Like clockwork, Maite (elegantly-limbed beauty Valerie Donzelli) regularly visits the nearby prison to see her husband Vincent (brooding Bruno Todeschini) now a year into his seven-year sentence for a crime never specified here. The two are clearly crazy about each other, and exchange stolen kisses and sexy sentiments during their visits, but otherwise the closest Maite can get to Vincent is drinking in his smell off the dirty laundry she collects and washes for him each week.
When Jean (Cyril Troley), a ferrety young man who says he's visiting his brother, approaches Maite outside the prison, she gives him the brush off at first, but later accepts a lift from him. Encouraged to take a lover by her nurse friend Djamila (Nadia Kaci), Maite starts having loveless sex with Jean in his parked Renault on quiet country lanes.
Screenplay by director Hattu, Gilles Taurand and Guillaume Daporta neatly drops in its first twist at the half-hour mark, revealing that Jean is actually a guard at the prison whose protection of Vincent is making life easier for the inmate. Film settles into a bit of lull for a spell until yet another twist makes the whole set-up more interesting and considerably darker. . . .

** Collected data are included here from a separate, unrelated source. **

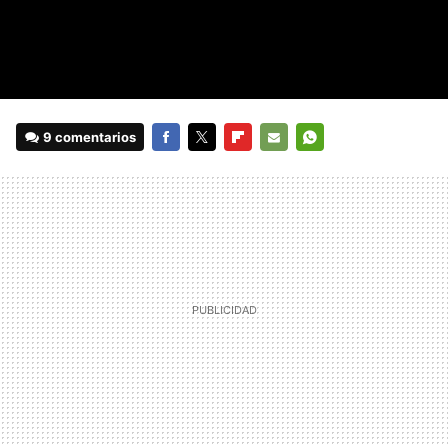
9 comentarios
FACEBOOK
TWITTER
FLIPBOARD
E-
WHATSAPP
MAIL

Film Lounge, Neil Young: A decidedly unusual (yes, perhaps even bizarre)love-triangle develops between a prison-inmate serving some way into a seven-year sentence (Bruno Todeschini as Vincent), his guard (Cyril Troley as Jean) and his wife (Valérie Donzelli as Maïté) in this reasonably well-observed, strongly-acted, character-based drama . . . 7 Ans is undeniably well done, in a low-key, uninflected style (significant looks prove more eloquent than dialogue).

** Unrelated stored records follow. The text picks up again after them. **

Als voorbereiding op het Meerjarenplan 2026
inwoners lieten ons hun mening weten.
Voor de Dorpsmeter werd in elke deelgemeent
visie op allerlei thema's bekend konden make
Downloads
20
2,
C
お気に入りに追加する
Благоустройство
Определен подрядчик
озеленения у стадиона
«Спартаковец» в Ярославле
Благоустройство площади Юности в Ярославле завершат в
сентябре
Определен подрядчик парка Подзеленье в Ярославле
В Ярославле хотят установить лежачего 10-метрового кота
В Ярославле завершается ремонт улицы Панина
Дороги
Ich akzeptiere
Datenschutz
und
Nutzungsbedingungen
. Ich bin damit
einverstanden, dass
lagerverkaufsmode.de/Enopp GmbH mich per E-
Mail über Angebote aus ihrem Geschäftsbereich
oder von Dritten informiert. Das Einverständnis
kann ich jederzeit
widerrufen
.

At Alliance Française on Friday, April 24: Les Amants réguliers / Regular Lovers (2005) by Philippe Garrel – 178 mins (a long bugger!) – France, Drama .B&W. English subtitles. Generally favorable reviews: 76/67 out of 100.
With Louis Garrel, Clothilde Hesme, Julien Lucas.
In 1969 a group of young people get hooked on opium after living through the events of 1968 together. A crazy love affair begins between two twenty-year-olds in the group who spotted each other during those heady, hazy days of the student uprising...
– Alliance description
The New York Times, Manohla Dargis: This tender portrait of late-1960s French youth stars Louis Garrel as François, a 20-year-old Parisian struggling through the fires of revolutionary promise and its smoldering remains. Written and directed by his father, the celebrated auteur Philippe Garrel, the film begins with a handful of gangling young men sharing a pipe filled with hashish and talking of poetry. It is early 1968 in Paris, moments before the revolution or, rather, moments before that nearly forgotten flashpoint when cities across the world lighted up with radical promise and burning cars.
Soon after the film opens, François and his friends exit their narcotic haze and almost instantly take to the newly formed barricades, replacing one dream with another. Idealistic and naïve — one would-be Communard solemnly wonders if this can be “‘a revolution for the working class despite the working class” — these would-be insurgents fight with ideas and gestures that seem confused and at times haphazard, but their optimism has delivered them into a state of grace.
The older Mr. Garrel was himself all of 20 when Paris erupted that shocking May, and this achingly poignant film is a testament to that time as well as somewhat of a memento mori.